In-situ photocatalytic degradation of low-density polyethylene: A pathway towards eco-sustainability and circular economy

Abstract

The present study demonstrates the accelerated rate of photo-degradation in low-density polyethylene (LDPE) films using nanomaterials like titanium dioxide (TiO2) in a photochemical reactor, an efficient, environmentally benign, and sustainable chemical. The effect of various parameters such as source of light, catalyst loading, pH, and temperature was investigated to achieve maximum degradation on a laboratory scale. The surface morphology with molecular and chemical structure changes in the nanocomposite films was monitored before and after degradation using various analytical techniques. It is found that the degradation reaction rate is greatly affected by pH and temperature and follows the first-order photo-thermal kinetics reactions. The calculated activation energies for the different properties range from 77.6 kJ/mol for carbonyl group formation to 55 kJ/mol for vinyl group formation at an optimum pH of 4 and temperature of 30 °C, respectively.
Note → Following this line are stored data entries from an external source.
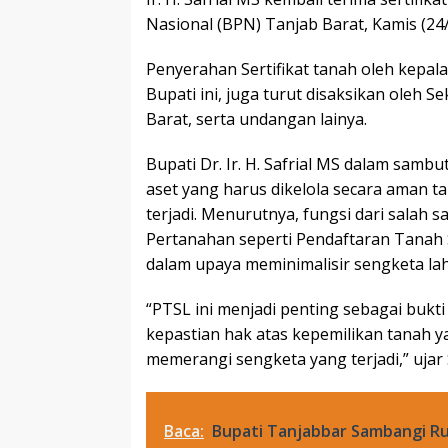
Nasional (BPN) Tanjab Barat, Kamis (24/
Penyerahan Sertifikat tanah oleh kepa
Bupati ini, juga turut disaksikan oleh 
Barat, serta undangan lainya.
Bupati Dr. Ir. H. Safrial MS dalam sa
aset yang harus dikelola secara aman 
terjadi. Menurutnya, fungsi dari salah 
Pertanahan seperti Pendaftaran Tanah S
dalam upaya meminimalisir sengketa la
“PTSL ini menjadi penting sebagai bukt
kepastian hak atas kepemilikan tanah 
memerangi sengketa yang terjadi,” ujar S
Baca:
Bupati Tanjabbar Sambangi R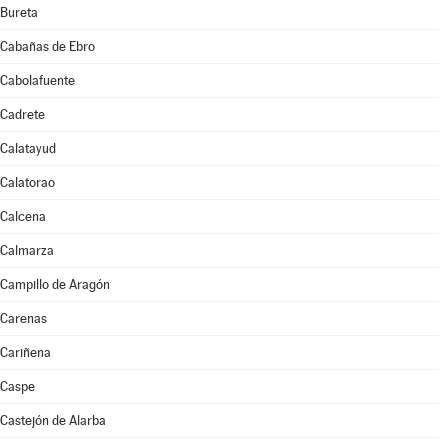
Bureta
Cabañas de Ebro
Cabolafuente
Cadrete
Calatayud
Calatorao
Calcena
Calmarza
Campillo de Aragón
Carenas
Cariñena
Caspe
Castejón de Alarba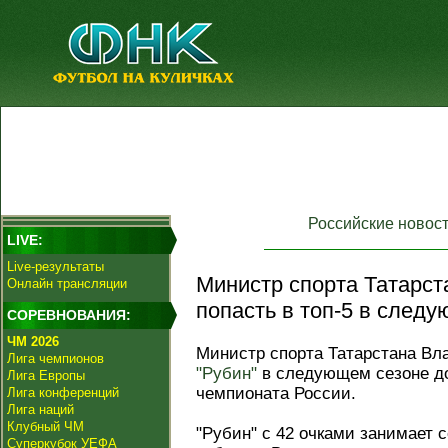
Российские новос
LIVE:
Live-результаты
Министр спорта Татарст
Онлайн трансляции
попасть в топ‑5 в следу
СОРЕВНОВАНИЯ:
ЧМ 2026
Министр спорта Татарстана Вл
Лига чемпионов
"Рубин"
в следующем сезоне до
Лига Европы
чемпионата России.
Лига конференций
Лига наций
Клубный ЧМ
"Рубин" с 42 очками занимает 
Суперкубок УЕФА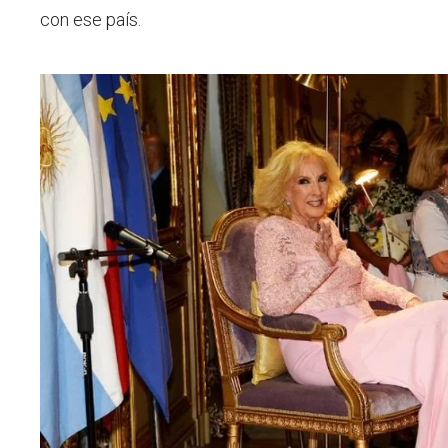
con ese país.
The optimized sample's storage modulus (Esm) increased from 17.76 to 210 MPa, demonstrating the loss of tensile strength after irradiation and increased elasticity. Thus, it clearly demonstrated that the LDPE sample loaded with 12% catalyst and exposed to 288 h at pH 4 and 30 °C temperature degraded most efficiently with 6.25% weight loss. In addition, there is a high correlation between the area of degradation and carbonyl index with R2 > 0.96, which helps in validating the fact that during the degradation process, there is volatilization of degradation products that leads to the formation of 0.523 mm (in length) of holes (microscopic analysis). This study brings new insights into reducing plastic pollution by minimizing waste prevention and generation at the source by promoting the usage of intermediates (formed during degradation) as a secondary material for producing new plastic products.